With winter in full swing, it’s inevitable that some get struck by the common cold. Symptoms like migraine, the shakes, fever, congestion and flu have either passed or are just around the corner – but there’s no need to despair.
When dealing with a cold, there are a few nutritional tips you can try to help ease your situation, protect yourself from getting even more ill, and help you feel better fast – some even within 24 hours or a couple of days.
Why do colds spread more in winter?
Although the common cold is caused by viruses rather than lower temperatures, a study conducted by Yale University found that these specific viruses actually multiply faster during chilly conditions – making us more prone to catching a cold during winter (1). Also, spending less time outdoors and more time gathered in confined spaces with re-circulated air doesn’t help.
How can the common cold be prevented?
The immune system works better when your body temperature is warm. When your body is fighting an infection, it’s best to rest and avoid stress in order to help support your immune system and boost energy levels. The best way to stay warm and feel good during the winter is to wrap up, stay hydrated, try home remedies like soaking in a hot bath with magnesium epsom salts, and inhale steam to open up the sinuses and ease congestion.
Foods to avoid if you have a cold or flu
Certain foods can hold you back if you’re fighting a cold or flu and actually increase some of the symptoms. When fighting the sniffles, try to:
• Avoid dairy, eggs and too much meat as they form more mucus in the system
• Limit salt as it dehydrates the body
• Avoid eating large meals as it can deplete your energy
• Avoid rich, heavy foods and instead go for lightly cooked, nutrient dense foods
• Limit sugar and refined foods as they are devoid of nutrients
• Reduce caffeinated drinks like coffee and cola drinks to an absolute minimum, and avoid alcohol as these are dehydrating, and in excess, are toxic to the body.

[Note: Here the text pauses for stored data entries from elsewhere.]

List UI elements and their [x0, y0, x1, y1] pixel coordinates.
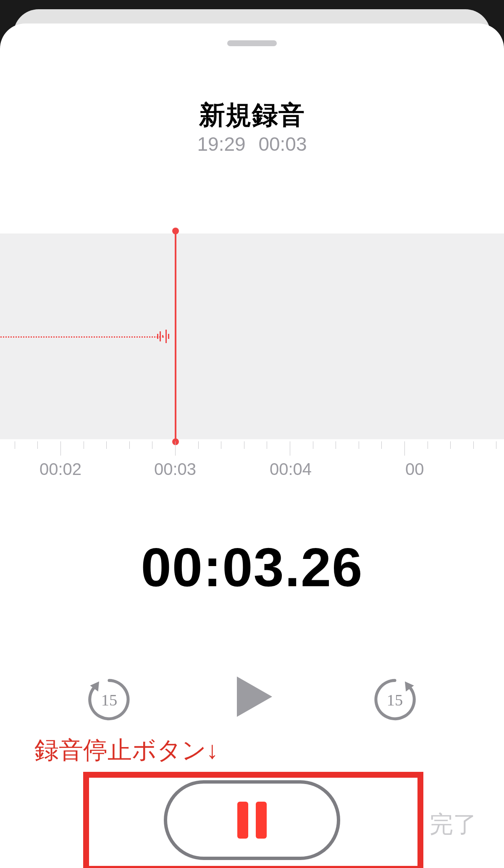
- waveform-baseline: [0, 336, 164, 338]
- svg-text:15: 15: [387, 691, 403, 709]
- recording-title: 新規録音: [0, 97, 504, 133]
- annotation-label: 録音停止ボタン↓: [34, 734, 218, 767]
- ruler-label: 00: [405, 460, 424, 479]
- done-button[interactable]: 完了: [430, 809, 477, 841]
- skip-back-icon: 15: [84, 674, 134, 725]
- recording-subtitle: 19:29 00:03: [0, 133, 504, 155]
- recording-start-time: 19:29: [197, 133, 245, 155]
- playback-controls: 15 15: [0, 670, 504, 737]
- skip-forward-icon: 15: [370, 674, 420, 725]
- waveform-area[interactable]: [0, 233, 504, 439]
- ruler-label: 00:02: [39, 460, 81, 479]
- recording-duration: 00:03: [258, 133, 307, 155]
- elapsed-counter: 00:03.26: [0, 536, 504, 599]
- pause-recording-button[interactable]: [164, 780, 340, 860]
- svg-text:15: 15: [101, 691, 117, 709]
- ruler-label: 00:04: [270, 460, 312, 479]
- play-icon: [227, 671, 277, 722]
- playhead-marker[interactable]: [175, 231, 176, 442]
- skip-forward-button[interactable]: 15: [370, 674, 420, 725]
- screenshot-stage: 新規録音 19:29 00:03 00:02 00:03 00:0: [0, 0, 504, 868]
- play-button[interactable]: [220, 665, 284, 728]
- recording-sheet: 新規録音 19:29 00:03 00:02 00:03 00:0: [0, 24, 504, 868]
- skip-back-button[interactable]: 15: [84, 674, 134, 725]
- time-ruler: 00:02 00:03 00:04 00: [0, 441, 504, 479]
- svg-marker-2: [237, 677, 272, 717]
- pause-icon: [237, 802, 267, 839]
- ruler-label: 00:03: [154, 460, 196, 479]
- sheet-grabber[interactable]: [227, 40, 277, 46]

Home remedies and natural products that help when you’re sick and have a cold
Here is a list of some of the best food and drink to consume to help you ease the symptoms of cold and flu. Always consult your Doctor or Nutritional Therapist for more information on any of the below nutritional tips:
Fluid reduces the amount of mucus, so drinking plenty of water and herbal teas to help the body detox waste products of the battle against infection is a great first step (2). A great homemade elixir to help beat a cold is the classic hot water, with a teaspoon of honey, fresh lemon juice, and a slice of ginger.
2. Vitamin C
Prevent your cold from getting worse by taking 2g of vitamin C as soon as you experience the first signs of a cold – the scratchy throat, low energy, slight headache, etc. Then take 1g every hour until the cold has gone, which is usually within 24 hours. You can take 3g every 3 hours if easier.
This keeps blood levels of vitamin C consistently high as it is water soluble and not stored in the body. It’s best to choose a magnesium or zinc-based ascorbate tablets or powder.
The average zinc supplement dose is 10-15mg per day but at first signs of a cold, you can increase this to 50mg per day. You can get zinc lozenges which are really good for sore throats or look for a supplement which combines zinc and vitamin C.
4. Elderberry syrup
Elderberry has long been used as an herbal remedy for colds, flu, and sinus infections. Studies suggest that elderberry extract may offer virus-fighting, immune-stimulating, and anti-inflammatory effects – so it’s a great natural product to have in your kitchen that helps fight viruses (3). You can take a teaspoon every two hours until you feel a difference to your symptoms.
The root of the plant Echinacea is an immune-supporting herb and acts as an anti-vial agent, so it’s a double-whammy. You can take 2000mg capsules a day or place up to 20 drops under your tongue 3 times a day during an infection.
6. Vitamin D
Vitamin D is another immune-supporting vitamin. Our natural vitamin D levels drop in winter as it is primarily made in the skin in the presence of sunlight. Try to increase oily fish and eggs to supply vitamin D naturally. Vegans could become deficient so it’s best to supplement vitamin D during the winter at a maintenance dose of 2000iu per day.
When it comes to protecting yourself from getting sick in the winter, it all comes down to a few key things – hydrate, stay warm, and eat an unprocessed diet full of nutrient-rich foods to support your immune system. That way, you’ll stay guarded against any pesky sniffles that try to creep into your system.